The group, however, has yet to formally label the situation in Gaza as a “famine.”
The IPC only ever declaring such a situation a few times in the past, including the 2011 Somalia famine and the 2017 and 2020 crisis in South Sudan.
The warning from the IPC is among many coming from food security and humanitarian groups in recent days as hunger-related deaths in Gaza have risen after 21 months of war between Israel and Hamas.
The World Health Organization has recorded 63 malnutrition-related deaths in Gaza in July alone — and 74 in the territory so far this year.
Twenty-four of the deaths are children, according to the WHO.
The first two weeks of July also saw more than 5,000 children in Gaza under five admitted to treatment for malnutrition, with nearly a fifth of them diagnosed with Severe Acute Malnutrition (SAM), a life-threatening condition, the WHO added.
The situation has prompted global backlash against Israel, which has been accused of blocking humanitarian aid from entering Gaza as its army occupies large swaths of the Strip and controls all entry points.
Israel has accused the UN of botching aid delivery, and leaving tons of food undelivered inside the territory.
Trump, who acknowledged that there was “real starvation” in Gaza, said Tuesday that he was working with Israeli Prime Minister Benjamin Netanyahu to address the situation.
“We’re working together to try and get things straightened out,” the president told reporters during his visit to Scotland.

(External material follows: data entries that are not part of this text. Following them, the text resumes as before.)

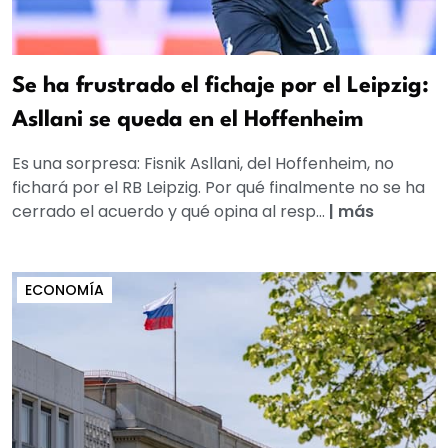
Se ha frustrado el fichaje por el Leipzig:
Asllani se queda en el Hoffenheim
Es una sorpresa: Fisnik Asllani, del Hoffenheim, no
fichará por el RB Leipzig. Por qué finalmente no se ha
cerrado el acuerdo y qué opina al resp...
|
más
ECONOMÍA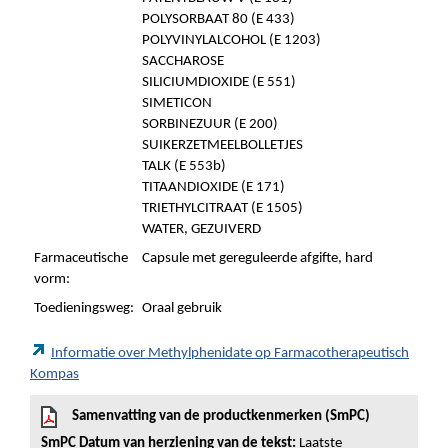
POLYSORBAAT 80 (E 433)
POLYVINYLALCOHOL (E 1203)
SACCHAROSE
SILICIUMDIOXIDE (E 551)
SIMETICON
SORBINEZUUR (E 200)
SUIKERZETMEELBOLLETJES
TALK (E 553b)
TITAANDIOXIDE (E 171)
TRIETHYLCITRAAT (E 1505)
WATER, GEZUIVERD
Farmaceutische
Capsule met gereguleerde afgifte, hard
vorm:
Toedieningsweg:
Oraal gebruik
Informatie over Methylphenidate op Farmacotherapeutisch
Kompas
Samenvatting van de productkenmerken (SmPC)
SmPC Datum van herziening van de tekst:
Laatste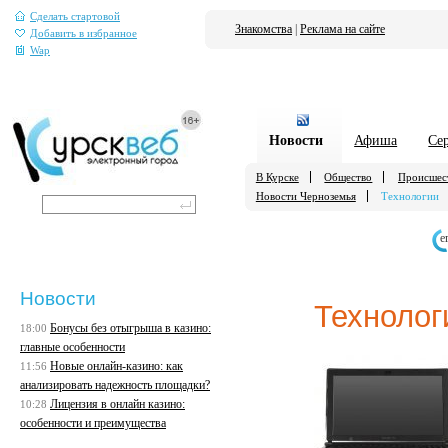
Сделать стартовой
Знакомства
|
Реклама на сайте
Добавить в избранное
Wap
Новости
Афиша
Се
В Курске
Общество
Происшес
Новости Черноземья
Технологии
е
Новости
Технолог
Бонусы без отыгрыша в казино:
18:00
главные особенности
Новые онлайн-казино: как
11:56
анализировать надежность площадки?
Лицензия в онлайн казино:
10:28
особенности и преимущества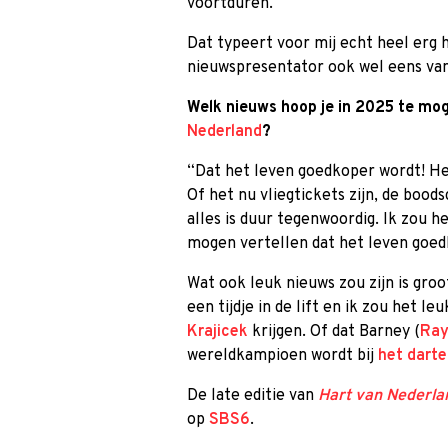
voortduren.
Dat typeert voor mij echt heel erg h
nieuwspresentator ook wel eens van d
Welk nieuws hoop je in 2025 te mo
Nederland
?
“Dat het leven goedkoper wordt! Het 
Of het nu vliegtickets zijn, de bo
alles is duur tegenwoordig. Ik zou 
mogen vertellen dat het leven goed
Wat ook leuk nieuws zou zijn is groo
een tijdje in de lift en ik zou het 
Krajicek
krijgen. Of dat Barney (
Ray
wereldkampioen wordt bij
het dart
De late editie van
Hart van Nederla
op
SBS6
.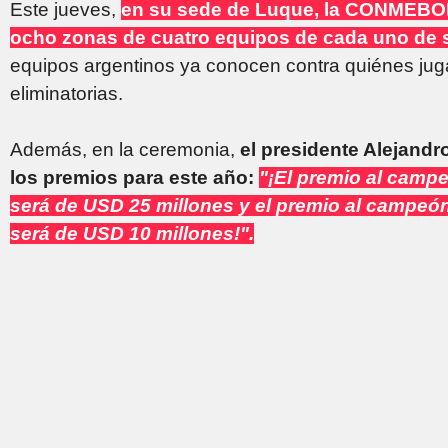
Este jueves,
en su sede de Luque, la CONMEBOL r
ocho zonas de cuatro equipos de cada uno de 
equipos argentinos ya conocen contra quiénes juga
eliminatorias.
Además, en la ceremonia,
el presidente Alejan
los premios para este año:
"¡El premio al cam
será de USD 25 millones y el premio al camp
será de USD 10 millones!".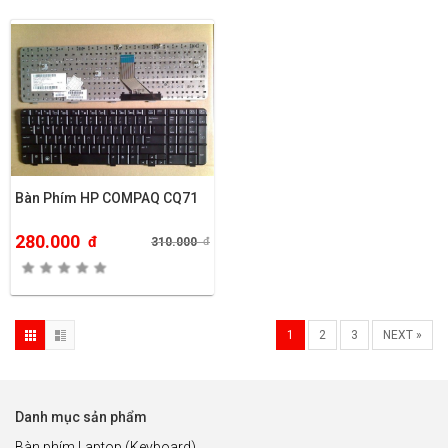
Bàn Phím HP COMPAQ CQ71
280.000
đ
310.000
đ
1
2
3
NEXT »
Danh mục sản phẩm
Bàn phím Laptop (Keyboard)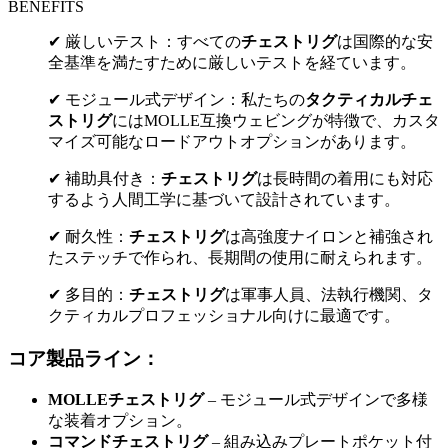
BENEFITS
✔ 厳しいテスト：すべての
チェストリグ
は国際的な安
全基準を満たすために厳しいテストを経ています。
✔ モジュール式デザイン：私たちの
タクティカルチェ
ストリグ
にはMOLLE互換ウェビングが特徴で、カスタ
マイズ可能なロードアウトオプションがあります。
✔ 補助具付き：
チェストリグ
は長時間の着用にも対応
するよう人間工学に基づいて設計されています。
✔ 耐久性：
チェストリグ
は高強度ナイロンと補強され
たステッチで作られ、長期間の使用に耐えられます。
✔ 多目的：
チェストリグ
は軍事人員、法執行機関、タ
クティカルプロフェッショナル向けに最適です。
コア製品ライン：
MOLLEチェストリグ
– モジュール式デザインで多様
な装着オプション。
コマンドチェストリグ
– 組み込みプレートポケット付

Netanyahu said Israel is working to alleviate hunger and vowed to “work with international agencies, as well as the US and European nations, to ensure that large amounts of humanitarian aid flows into the Gaza Strip.”
The prime minister, however, denied that the situation in Gaza was as bad as international groups claimed, as he refuted the images coming out of the Strip as “carefully staged or manipulated.”
“Hamas benefits from attempting to fuel the perception of a humanitarian crisis,” Netanyahu claimed.